Volume 6,Issue 3
Tumour Microtubes and Therapy Resistance in Gliomas Molecular Mechanisms and Therapeutic Opportunities
Gliomas are highly infiltrative primary brain tumours characterised by poor prognosis and frequent recurrence due to therapy resistance. Conventional treatments, including surgery, radiotherapy, and chemotherapy, are often ineffective in achieving long-term control, particularly in glioblastoma, the most aggressive subtype.
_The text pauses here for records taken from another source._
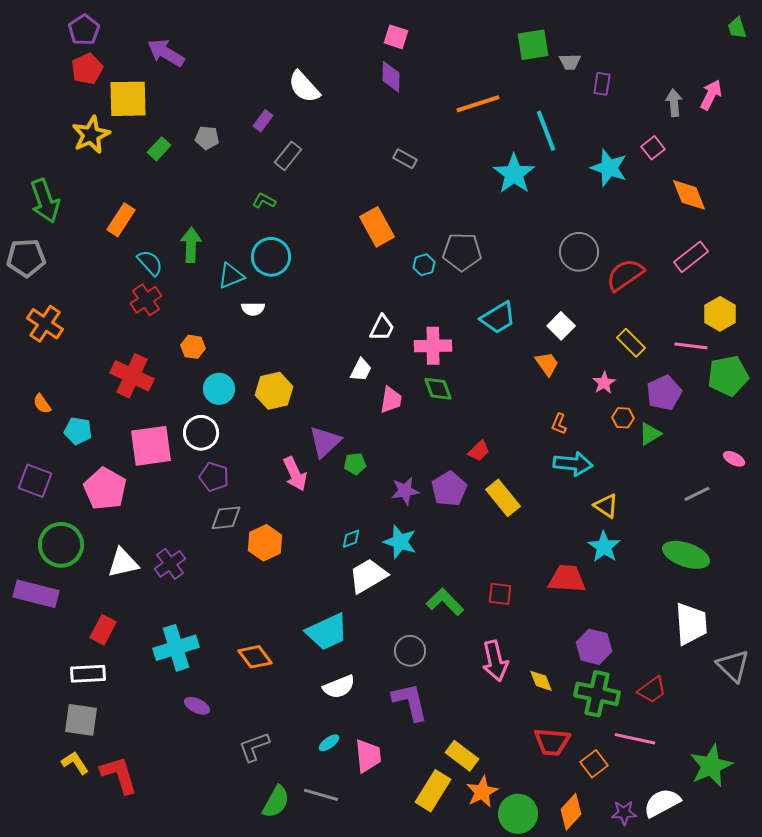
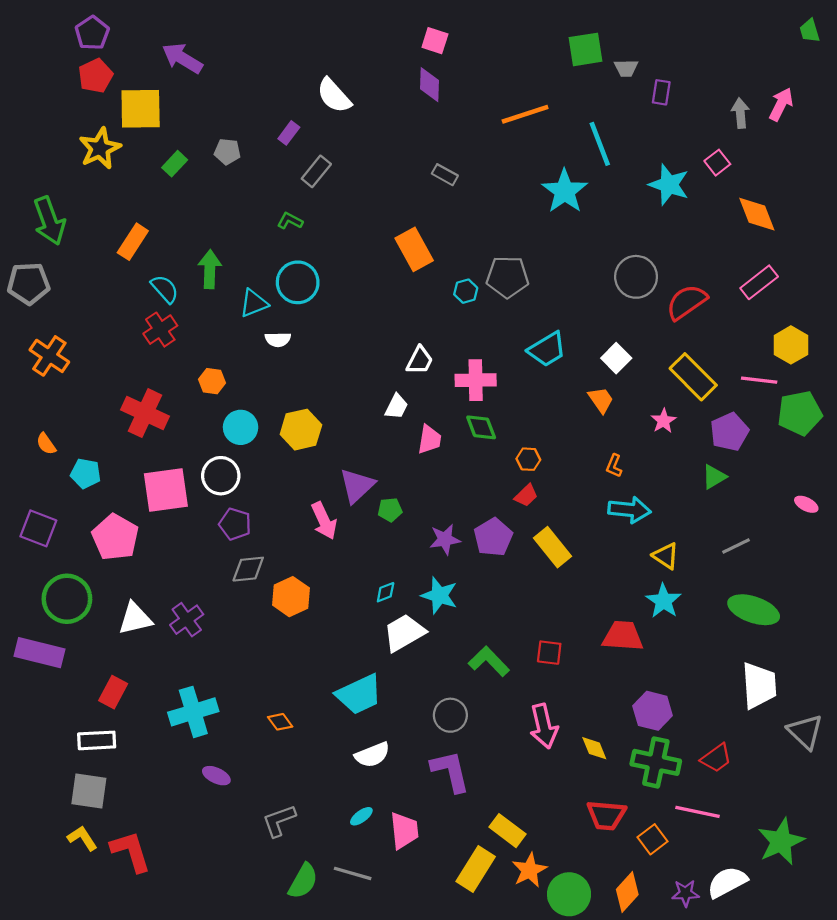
yellow rectangle: (631, 343) -> (693, 377), size x1.5
orange hexagon: (623, 418) -> (528, 459), moved
gray line: (697, 494) -> (736, 546), moved
orange diamond: (255, 657) -> (280, 722), size x0.7

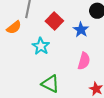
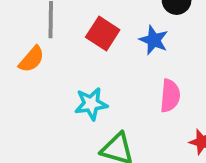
cyan star: (41, 46) -> (91, 104), moved, turned -30

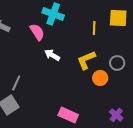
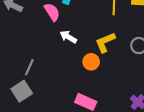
orange circle: (100, 78) -> (91, 62), moved

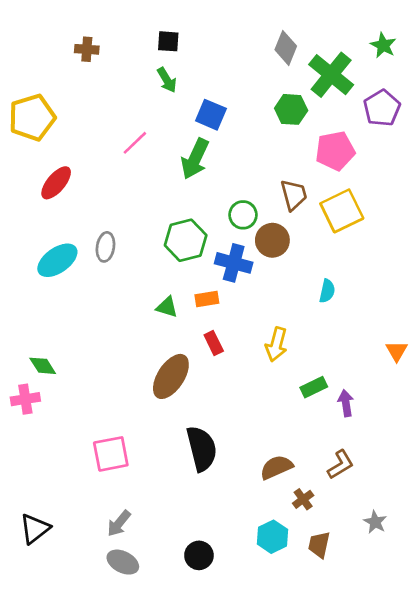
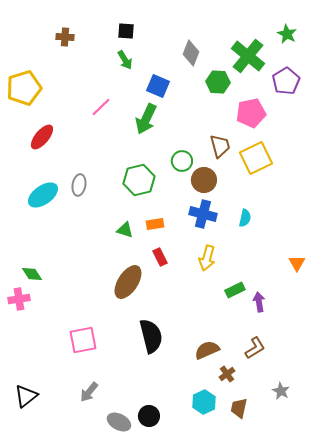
gray diamond: (286, 48) -> (191, 53), moved
blue cross: (234, 263) -> (203, 214), moved
gray ellipse: (123, 562) -> (119, 422), moved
Recent discoveries have revealed that glioma cells form extensive networks of actin- and myosin-rich membrane structures, termed tumour microtubes (TMs), which enable long-range intercellular communication, calcium wave propagation, and metabolic exchange via connexin 43 (Cx43) gap junctions. These networks facilitate tumour cell survival by supporting self-repair, maintaining calcium homeostasis, and conferring resistance to radiotherapy and temozolomide chemotherapy. GAP-43, a neuronal growth-associated protein, has been identified as a key driver of TM formation, linking glioma biology to neural developmental pathways. Targeting TM networks or Cx43-mediated signalling—through monoclonal antibodies, gap junction inhibitors, or peptide disruptors—has shown promise in preclinical models, particularly when combined with PI3K pathway inhibition to overcome temozolomide resistance. This review synthesises current molecular insights into TM biology, highlights their contribution to glioma therapy resistance, and discusses emerging strategies to translate these findings into effective, tumour-selective therapeutic approaches.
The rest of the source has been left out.